Gold, the fear trade, has become the ultimate greed trade
The shiny metal cracked above $3,500 per troy ounce for the first time ever.
In real-life terms, gold is what you buy when you want to be flashy, or you’ve made a Very Big Mistake you need to make up for.
In investment terms, gold is what you buy when either a) you have deep distrust in the foundations of the global financial system, or b) you have nothing else you want to buy.
As such, a world where traders are fleeing US assets in part because America is at the source of an upheaval in cross-border commerce has been very, very good for the shiny rock that has no yield.
What was deemed a “barbarous relic” by economist John Maynard Keynes set a fresh record high on Tuesday, cracking above $3,500 per troy ounce.

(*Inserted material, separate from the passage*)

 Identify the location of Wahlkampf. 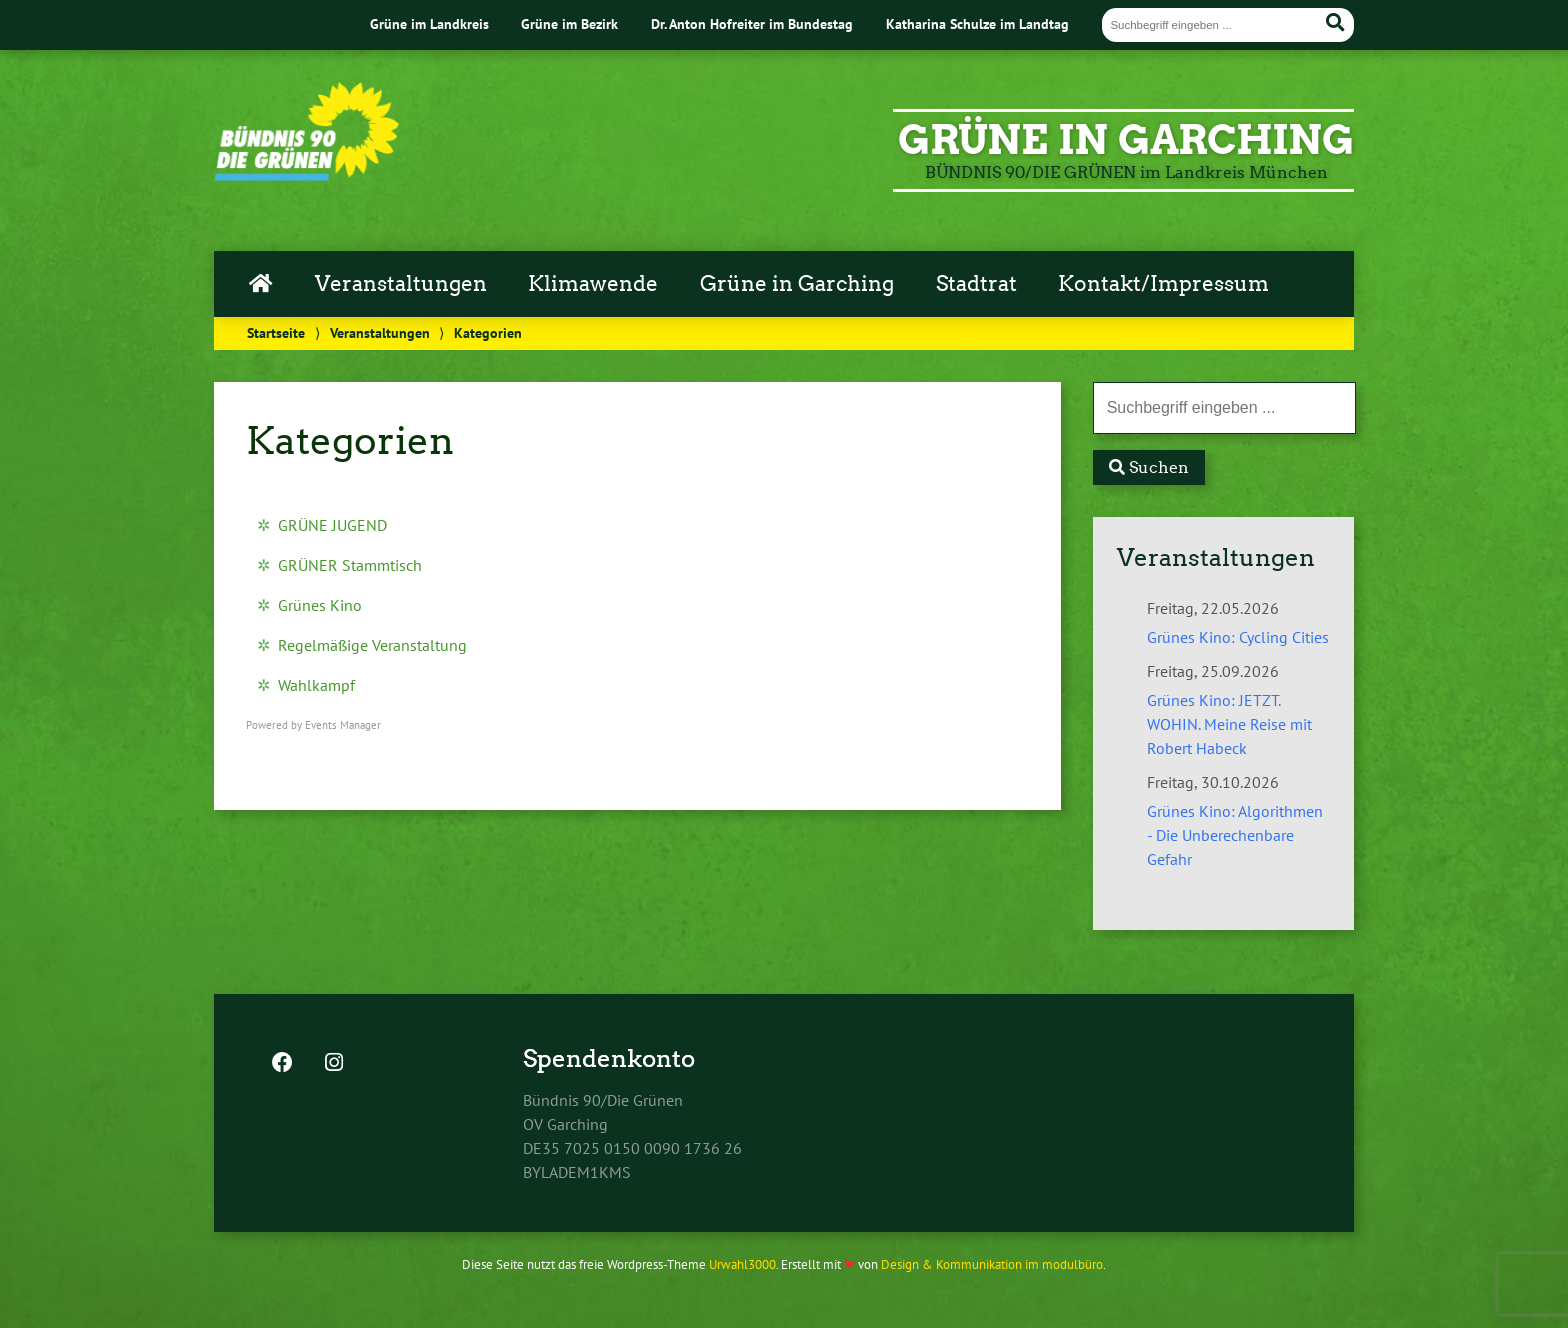 (316, 685).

Gold is up nearly 30% year to date versus a 10% decline for the S&P 500.
It’s becoming more clear that what started as a fear trade — a move out of gold because of the perceived unattractiveness of everything else — is morphing into a wide-armed embrace of the yellow metal.
The signs:
Gold was deemed the most crowded trade by fund managers surveyed by Bank of America earlier this month.
A particularly voracious appetite for gold by China:
Long positions in front-month gold futures on the Shanghai Futures Exchange have jumped to a record of 124,366.
Less than one-third of the way through the year, net inflows into the Shanghai Gold ETF have already hit an annual record. On Tuesday, volumes in this product topped 77.8 million, the highest since its first day of trading.
Stateside, call options traded in SPDR Gold Shares ETF hit a record last week.
The shiny metal is in rarefied technical air, trading more than 20% above its 120-day moving average, per Brent Donnelly, president of Spectra Markets.
“Prior extensions where gold went 20% above or below the moving average were major turning points, every time. Sample size is only 9, but still,” Donnelly wrote, flagging one exception to this rule. “If you believe we are in a similar monetary reset to 1980, you could argue that another doubling of gold is imminent just like gold doubled after going 20% above the moving average in 1980.”